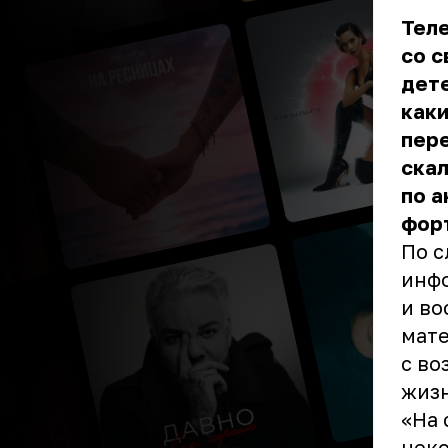
Тел
со с
дете
каки
пере
скал
по а
фор
По с
инфо
и во
мате
с во
жизн
«На 
неко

_DESCRIPTION OF THE TASK_
Please reproduce the entries above exactly, omitting every picture.

_OUTPUT FOR THIS TASK_
Тел
со с
дете
каки
пере
скал
по а
фор
По с
инфо
и во
мате
с во
жизн
«На 
неко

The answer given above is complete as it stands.